◆ Stored data:
· · · · · · ·

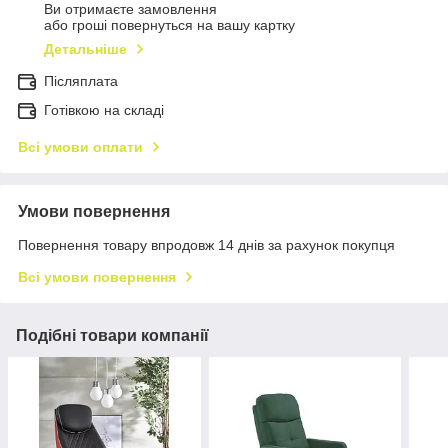
Ви отримаєте замовлення
або гроші повернуться на вашу картку
Детальніше
Післяплата
Готівкою на складі
Всі умови оплати
Умови повернення
Повернення товару впродовж 14 днів за рахунок покупця
Всі умови повернення
Подібні товари компанії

· · · · · · ·

◆ Work request:
Could the entries be output exactly as written, but without their images?

◆ Solved problem:
Ви отримаєте замовлення
або гроші повернуться на вашу картку
Детальніше
Післяплата
Готівкою на складі
Всі умови оплати
Умови повернення
Повернення товару впродовж 14 днів за рахунок покупця
Всі умови повернення
Подібні товари компанії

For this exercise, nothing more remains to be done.